El General estaba nervioso, no aterrado, pero si inquieto. Así eran estas fechas. Odiaba que llegaran el 25 de diciembre, odiaba que él se apareciera y le mostrara sus próximos días. Y sobre todo odiaba esa maldita seguridad de saber que esta navidad era la primera del resto de su vida. Sueños y pesadillas, navidades pasadas, presentes y futuras. Afuera, en la calle, un país desordenado y enfermo, calentado por un verano seco y furioso. El sol tenía la culpa de todo, estaba seguro. El militar lo odiaba, prefería mil veces el nublado del invierno y la forma de la lluvia sobre Santiago de Chile.
23:55. El general fue hasta la cocina y le dijo a su mujer que necesitaba retirarse un momento a su estudio.
-Siempre haces lo mismo en noche buena, atrasas la cena y los regalos -le respondio ella, sin mirarlo, mientras trozaba la pechuga de un pavo gordo que le habían enviado desde el sur.
-Tengo que hacerlo.
-No, no tienes que hacerlo.
-Por favor no me molestes…
-¿Te pasa algo?
-Es la navidad, mujer. Sabes que la navidad me pone así. Desde que…
-¿Desde qué, Augusto?
-Desde nada -cortó y abandonó la cocina, recordando la primera vez que se le aparecieron los fantasmas. La primera vez en que tuvo claro los números, las fechas de sus malditos próximos días.
El General entró al despacho, cerró la puerta, se sentó tras su escritorio y esperó. Y apenas escuchó a las campanas de medianoche resonar en el viejo reloj de la habitación donde aguardaba su familia, sintió que él había llegado. Un hielo cortante, como escapado del mismo infierno recorrió cada pared y cada estante, luego la niebla, aún más helada. Y en medio de ella la figura espectral del fantásma de la navidad futura. Negro y silencioso, encapuchado y sin formas reconocibles, eterno y maldito. Un sinónimo de la muerte, enmarcado en el espítitu de una fecha con un sentido tan particular. El General recordó que la primera vez que se le apareció, él era apenas un niño y el terror casi lo hizo desfallecer. Con el tiempo su imagen, su hielo y su frialdad se hicieron más familiares, tan cotidianos como el acto de besar en la frente a su mujer antes de dormir.

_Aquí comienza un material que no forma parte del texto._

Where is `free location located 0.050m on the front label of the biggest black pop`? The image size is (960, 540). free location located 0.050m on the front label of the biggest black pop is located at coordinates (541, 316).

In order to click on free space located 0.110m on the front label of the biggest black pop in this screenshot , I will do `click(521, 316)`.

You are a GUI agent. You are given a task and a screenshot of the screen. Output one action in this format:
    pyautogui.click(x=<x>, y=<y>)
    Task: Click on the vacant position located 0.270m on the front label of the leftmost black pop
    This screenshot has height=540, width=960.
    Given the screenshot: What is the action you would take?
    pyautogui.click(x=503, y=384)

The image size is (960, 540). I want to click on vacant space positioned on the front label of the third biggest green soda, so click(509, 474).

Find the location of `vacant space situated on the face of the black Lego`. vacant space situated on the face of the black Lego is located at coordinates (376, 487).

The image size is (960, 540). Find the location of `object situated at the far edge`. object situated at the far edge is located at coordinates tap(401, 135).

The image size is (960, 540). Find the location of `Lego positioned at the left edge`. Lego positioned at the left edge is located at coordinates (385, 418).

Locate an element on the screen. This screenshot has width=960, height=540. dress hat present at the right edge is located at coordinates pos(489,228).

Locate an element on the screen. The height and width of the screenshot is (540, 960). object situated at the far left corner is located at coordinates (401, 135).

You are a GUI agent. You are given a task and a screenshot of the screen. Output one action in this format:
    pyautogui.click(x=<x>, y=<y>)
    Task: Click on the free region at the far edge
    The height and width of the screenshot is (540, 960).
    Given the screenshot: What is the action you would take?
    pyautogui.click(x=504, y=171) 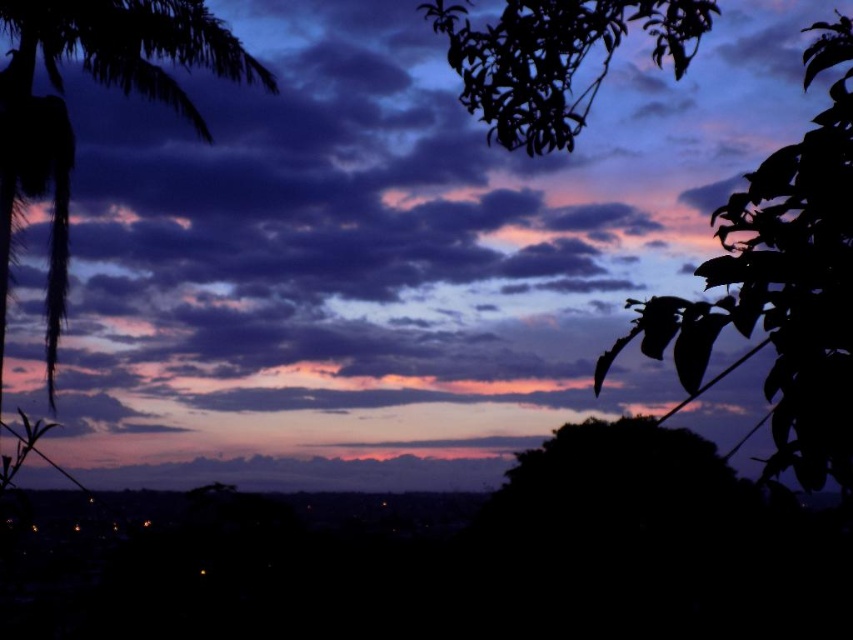 Is silky black palm tree at left bigger than green leafy branch at upper right?

Yes.

Which is behind, point (51, 337) or point (683, 58)?

The point (51, 337) is more distant.

Which is behind, point (3, 317) or point (550, 1)?

The point (3, 317) is more distant.

This screenshot has height=640, width=853. I want to click on silky black palm tree at left, so click(x=100, y=83).

Is silky dark leaves at upper right shorter than green leafy branch at upper right?

No.

This screenshot has height=640, width=853. What do you see at coordinates (779, 298) in the screenshot? I see `silky dark leaves at upper right` at bounding box center [779, 298].

Does point (805, 161) come in front of point (688, 40)?

Yes, point (805, 161) is in front of point (688, 40).

I want to click on silky dark leaves at upper right, so click(x=779, y=298).

Is silky dark leaves at upper right below silky black palm tree at left?

Correct, silky dark leaves at upper right is located below silky black palm tree at left.

Is silky dark leaves at upper right closer to camera compared to silky black palm tree at left?

Yes, silky dark leaves at upper right is closer to the viewer.

What do you see at coordinates (779, 298) in the screenshot? The image size is (853, 640). I see `silky dark leaves at upper right` at bounding box center [779, 298].

The width and height of the screenshot is (853, 640). What are the coordinates of `silky dark leaves at upper right` in the screenshot? It's located at (779, 298). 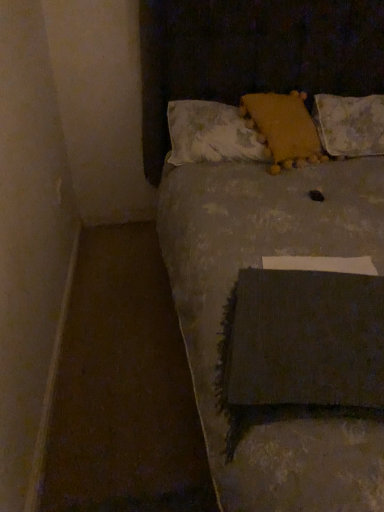 Measure the distance between point (179, 177) and camera.

Point (179, 177) and camera are 1.92 meters apart from each other.

At what (x,y) coordinates should I click in order to perform the action: click on fluffy white pillow at upper center, the 1th pillow when ordered from left to right. Please return your answer as a coordinate pair (x, y). The width and height of the screenshot is (384, 512). Looking at the image, I should click on (211, 134).

From a real-world perspective, is white textured pillow at upper right, the first pillow from the right, physically above fluffy white pillow at upper center, which ranks as the third pillow in right-to-left order?

Incorrect, from a real-world perspective, white textured pillow at upper right, the first pillow from the right, is lower than fluffy white pillow at upper center, which ranks as the third pillow in right-to-left order.

Looking at this image, how far apart are white textured pillow at upper right, the first pillow from the right, and fluffy white pillow at upper center, which ranks as the third pillow in right-to-left order?

19.96 inches.

Is white textured pillow at upper right, the first pillow from the right, placed right next to fluffy white pillow at upper center, which ranks as the third pillow in right-to-left order?

white textured pillow at upper right, the first pillow from the right, and fluffy white pillow at upper center, which ranks as the third pillow in right-to-left order, are not in contact.

Looking at this image, can you confirm if white textured pillow at upper right, which is the third pillow in left-to-right order, is positioned to the left of fluffy white pillow at upper center, which ranks as the third pillow in right-to-left order?

Incorrect, white textured pillow at upper right, which is the third pillow in left-to-right order, is not on the left side of fluffy white pillow at upper center, which ranks as the third pillow in right-to-left order.

Is textured gray blanket at center completely or partially inside white textured pillow at upper right, the first pillow from the right?

No, textured gray blanket at center is not inside white textured pillow at upper right, the first pillow from the right.

Where is `the 1st pillow located above the textured gray blanket at center (from a real-world perspective)`? Image resolution: width=384 pixels, height=512 pixels. the 1st pillow located above the textured gray blanket at center (from a real-world perspective) is located at coordinates (350, 124).

Is white textured pillow at upper right, which is the third pillow in left-to-right order, facing away from textured gray blanket at center?

Correct, white textured pillow at upper right, which is the third pillow in left-to-right order, is looking away from textured gray blanket at center.

The width and height of the screenshot is (384, 512). I want to click on the 3rd pillow directly above the textured gray blanket at center (from a real-world perspective), so click(284, 128).

Would you say yellow fuzzy pillow at upper center, acting as the second pillow starting from the right, is inside or outside textured gray blanket at center?

yellow fuzzy pillow at upper center, acting as the second pillow starting from the right, fits inside textured gray blanket at center.

Is yellow fuzzy pillow at upper center, the second pillow when ordered from left to right, facing away from textured gray blanket at center?

Correct, yellow fuzzy pillow at upper center, the second pillow when ordered from left to right, is looking away from textured gray blanket at center.

Could you tell me if yellow fuzzy pillow at upper center, acting as the second pillow starting from the right, is facing fluffy white pillow at upper center, the 1th pillow when ordered from left to right?

Yes, yellow fuzzy pillow at upper center, acting as the second pillow starting from the right, is aimed at fluffy white pillow at upper center, the 1th pillow when ordered from left to right.

Does yellow fuzzy pillow at upper center, acting as the second pillow starting from the right, have a lesser width compared to fluffy white pillow at upper center, which ranks as the third pillow in right-to-left order?

No.

Considering the sizes of objects yellow fuzzy pillow at upper center, acting as the second pillow starting from the right, and fluffy white pillow at upper center, which ranks as the third pillow in right-to-left order, in the image provided, who is bigger, yellow fuzzy pillow at upper center, acting as the second pillow starting from the right, or fluffy white pillow at upper center, which ranks as the third pillow in right-to-left order,?

With larger size is fluffy white pillow at upper center, which ranks as the third pillow in right-to-left order.

In the scene shown: Is fluffy white pillow at upper center, which ranks as the third pillow in right-to-left order, taller than white textured pillow at upper right, the first pillow from the right?

No.

Is fluffy white pillow at upper center, the 1th pillow when ordered from left to right, to the left of white textured pillow at upper right, which is the third pillow in left-to-right order, from the viewer's perspective?

Yes, fluffy white pillow at upper center, the 1th pillow when ordered from left to right, is to the left of white textured pillow at upper right, which is the third pillow in left-to-right order.

In the scene shown: Considering the relative sizes of fluffy white pillow at upper center, the 1th pillow when ordered from left to right, and white textured pillow at upper right, the first pillow from the right, in the image provided, is fluffy white pillow at upper center, the 1th pillow when ordered from left to right, thinner than white textured pillow at upper right, the first pillow from the right,?

Yes, fluffy white pillow at upper center, the 1th pillow when ordered from left to right, is thinner than white textured pillow at upper right, the first pillow from the right.

Is yellow fuzzy pillow at upper center, acting as the second pillow starting from the right, bigger or smaller than white textured pillow at upper right, which is the third pillow in left-to-right order?

Considering their sizes, yellow fuzzy pillow at upper center, acting as the second pillow starting from the right, takes up less space than white textured pillow at upper right, which is the third pillow in left-to-right order.

Which object is wider, yellow fuzzy pillow at upper center, acting as the second pillow starting from the right, or white textured pillow at upper right, which is the third pillow in left-to-right order?

white textured pillow at upper right, which is the third pillow in left-to-right order, is wider.

From the image's perspective, is yellow fuzzy pillow at upper center, acting as the second pillow starting from the right, positioned above or below white textured pillow at upper right, which is the third pillow in left-to-right order?

yellow fuzzy pillow at upper center, acting as the second pillow starting from the right, is below white textured pillow at upper right, which is the third pillow in left-to-right order.

Considering the sizes of objects yellow fuzzy pillow at upper center, the second pillow when ordered from left to right, and white textured pillow at upper right, the first pillow from the right, in the image provided, who is shorter, yellow fuzzy pillow at upper center, the second pillow when ordered from left to right, or white textured pillow at upper right, the first pillow from the right,?

white textured pillow at upper right, the first pillow from the right, is shorter.

Considering the relative sizes of fluffy white pillow at upper center, which ranks as the third pillow in right-to-left order, and yellow fuzzy pillow at upper center, the second pillow when ordered from left to right, in the image provided, is fluffy white pillow at upper center, which ranks as the third pillow in right-to-left order, wider than yellow fuzzy pillow at upper center, the second pillow when ordered from left to right,?

In fact, fluffy white pillow at upper center, which ranks as the third pillow in right-to-left order, might be narrower than yellow fuzzy pillow at upper center, the second pillow when ordered from left to right.

From a real-world perspective, is fluffy white pillow at upper center, the 1th pillow when ordered from left to right, located higher than yellow fuzzy pillow at upper center, acting as the second pillow starting from the right?

No, from a real-world perspective, fluffy white pillow at upper center, the 1th pillow when ordered from left to right, is not above yellow fuzzy pillow at upper center, acting as the second pillow starting from the right.

Considering the positions of points (208, 131) and (302, 96), is point (208, 131) farther from camera compared to point (302, 96)?

That is False.

Considering the relative sizes of fluffy white pillow at upper center, the 1th pillow when ordered from left to right, and yellow fuzzy pillow at upper center, the second pillow when ordered from left to right, in the image provided, is fluffy white pillow at upper center, the 1th pillow when ordered from left to right, taller than yellow fuzzy pillow at upper center, the second pillow when ordered from left to right,?

No, fluffy white pillow at upper center, the 1th pillow when ordered from left to right, is not taller than yellow fuzzy pillow at upper center, the second pillow when ordered from left to right.

Locate an element on the screen. The width and height of the screenshot is (384, 512). pillow behind the fluffy white pillow at upper center, which ranks as the third pillow in right-to-left order is located at coordinates (350, 124).

Find the location of a particular element. This screenshot has height=512, width=384. furniture below the white textured pillow at upper right, which is the third pillow in left-to-right order (from the image's perspective) is located at coordinates (275, 267).

Considering their positions, is yellow fuzzy pillow at upper center, acting as the second pillow starting from the right, positioned closer to textured gray blanket at center than white textured pillow at upper right, which is the third pillow in left-to-right order?

Among the two, yellow fuzzy pillow at upper center, acting as the second pillow starting from the right, is located nearer to textured gray blanket at center.

When comparing their distances from yellow fuzzy pillow at upper center, acting as the second pillow starting from the right, does white textured pillow at upper right, the first pillow from the right, or fluffy white pillow at upper center, the 1th pillow when ordered from left to right, seem closer?

fluffy white pillow at upper center, the 1th pillow when ordered from left to right, is closer to yellow fuzzy pillow at upper center, acting as the second pillow starting from the right.

Estimate the real-world distances between objects in this image. Which object is further from fluffy white pillow at upper center, which ranks as the third pillow in right-to-left order, yellow fuzzy pillow at upper center, the second pillow when ordered from left to right, or white textured pillow at upper right, the first pillow from the right?

The object further to fluffy white pillow at upper center, which ranks as the third pillow in right-to-left order, is white textured pillow at upper right, the first pillow from the right.

Which object lies nearer to the anchor point fluffy white pillow at upper center, the 1th pillow when ordered from left to right, textured gray blanket at center or yellow fuzzy pillow at upper center, the second pillow when ordered from left to right?

yellow fuzzy pillow at upper center, the second pillow when ordered from left to right, lies closer to fluffy white pillow at upper center, the 1th pillow when ordered from left to right, than the other object.

When comparing their distances from yellow fuzzy pillow at upper center, the second pillow when ordered from left to right, does textured gray blanket at center or white textured pillow at upper right, the first pillow from the right, seem closer?

The object closer to yellow fuzzy pillow at upper center, the second pillow when ordered from left to right, is white textured pillow at upper right, the first pillow from the right.

Considering their positions, is yellow fuzzy pillow at upper center, the second pillow when ordered from left to right, positioned closer to white textured pillow at upper right, which is the third pillow in left-to-right order, than textured gray blanket at center?

yellow fuzzy pillow at upper center, the second pillow when ordered from left to right, lies closer to white textured pillow at upper right, which is the third pillow in left-to-right order, than the other object.

When comparing their distances from textured gray blanket at center, does fluffy white pillow at upper center, the 1th pillow when ordered from left to right, or yellow fuzzy pillow at upper center, acting as the second pillow starting from the right, seem further?

yellow fuzzy pillow at upper center, acting as the second pillow starting from the right, is positioned further to the anchor textured gray blanket at center.

Consider the image. Estimate the real-world distances between objects in this image. Which object is closer to textured gray blanket at center, yellow fuzzy pillow at upper center, acting as the second pillow starting from the right, or fluffy white pillow at upper center, the 1th pillow when ordered from left to right?

fluffy white pillow at upper center, the 1th pillow when ordered from left to right, is positioned closer to the anchor textured gray blanket at center.

Locate an element on the screen. The height and width of the screenshot is (512, 384). pillow between textured gray blanket at center and fluffy white pillow at upper center, the 1th pillow when ordered from left to right, in the front-back direction is located at coordinates (284, 128).

At what (x,y) coordinates should I click in order to perform the action: click on pillow between fluffy white pillow at upper center, the 1th pillow when ordered from left to right, and white textured pillow at upper right, the first pillow from the right, from left to right. Please return your answer as a coordinate pair (x, y). The height and width of the screenshot is (512, 384). Looking at the image, I should click on (284, 128). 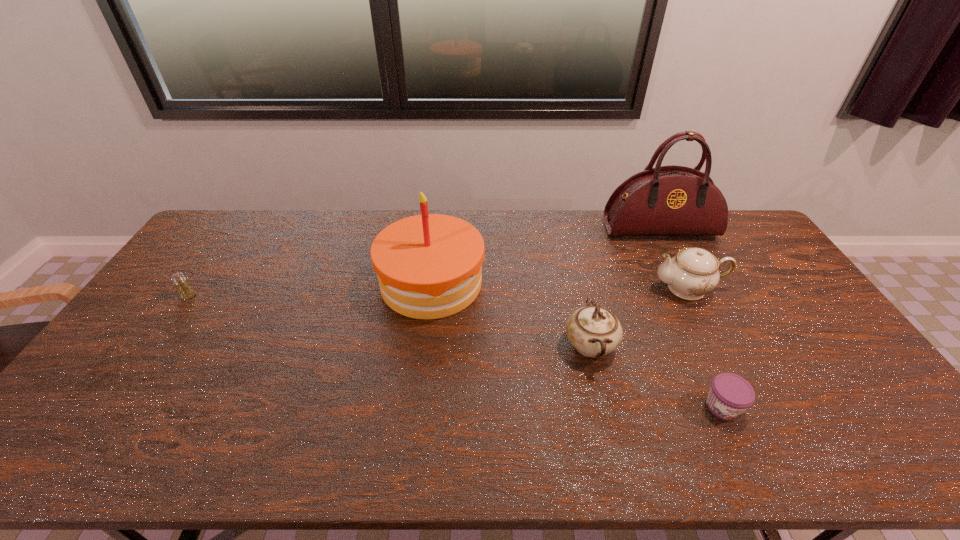 This screenshot has height=540, width=960. Identify the location of handbag. (672, 200).

Locate an element on the screen. birthday cake is located at coordinates (429, 266).

You are a GUI agent. You are given a task and a screenshot of the screen. Output one action in this format:
    pyautogui.click(x=<x>, y=<y>)
    Task: Click on the right chinaware
    Image resolution: width=960 pixels, height=540 pixels.
    Given the screenshot: What is the action you would take?
    pyautogui.click(x=693, y=272)

You are a GUI agent. You are given a task and a screenshot of the screen. Output one action in this format:
    pyautogui.click(x=<x>, y=<y>)
    Task: Click on the fourth object from right to left
    The height and width of the screenshot is (540, 960).
    Given the screenshot: What is the action you would take?
    pyautogui.click(x=594, y=331)

Find the location of `the left chinaware`. the left chinaware is located at coordinates (594, 331).

Image resolution: width=960 pixels, height=540 pixels. What are the coordinates of `saltshaker` in the screenshot? It's located at (185, 290).

Where is `jam`? The width and height of the screenshot is (960, 540). jam is located at coordinates (730, 395).

Locate an element on the screen. The height and width of the screenshot is (540, 960). free space located 0.060m on the front-facing side of the handbag is located at coordinates (671, 253).

Locate an element on the screen. This screenshot has width=960, height=540. blank area located on the right of the birthday cake is located at coordinates (513, 283).

At what (x,y) coordinates should I click in order to perform the action: click on vacant space situated at the spout of the farther chinaware. Please return your answer as a coordinate pair (x, y). The width and height of the screenshot is (960, 540). Looking at the image, I should click on (558, 288). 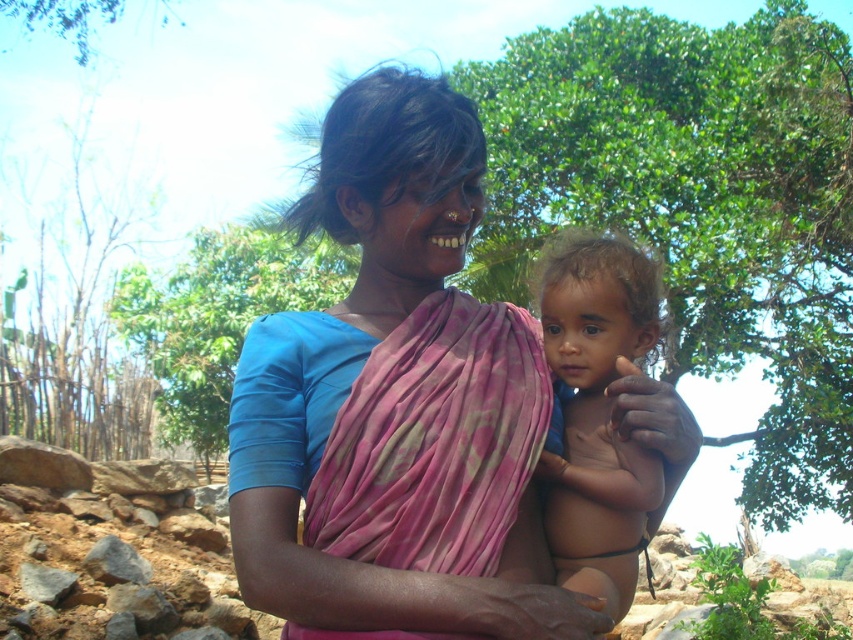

Augusto Pinochet miró al fantasma y le sonrió, fue un acto mecánico, sin emociones, sin nada.
-Feliz navidad -le dijo.
El fantasma no respondio.
-Gloria en el cielo y paz en la Tierra a los hombres de buena voluntad.
El fantasma no respondió.
-Pero tu y yo no sabemos de eso, verdad.
El fantasma no respondió.
-Esta es la última navidad que vienes, ¿verdad?
El fantasma no respondió.
-Me lo imaginaba, de ahora en adelante me las tengo que arreglar solo. En navidad y en el resto del año.
El fantasma estiró su huesuda mano derecha hasta un calendario de escritorio, que miraba al militar junto a un lapicero de plata.
-25 de diciembre de 1972 -leyó en voz alta Pinochet -lo sé, sólo faltan 9 meses. ¿Puedo preguntarte algo?
El fantasma no respondió.
-Esto no puede echarse para atrás, cierto.
El fantasma no respondió.
-Por supuesto que no. Lo que está marcado, así debe ser.
Y cuando el General se dio vueltas, el fantasma ya no estaba. Nunca más estuvo. Miró la hora en su reloj de bolsillo, las doce con dos minutos, era buen momento para cenar y abrir regalos. El próximo año iba a ser complicado. El fantasma navideño ya no volvería más, pero pronto tendría otros espectros con quienes tratar. Algunos más terribles.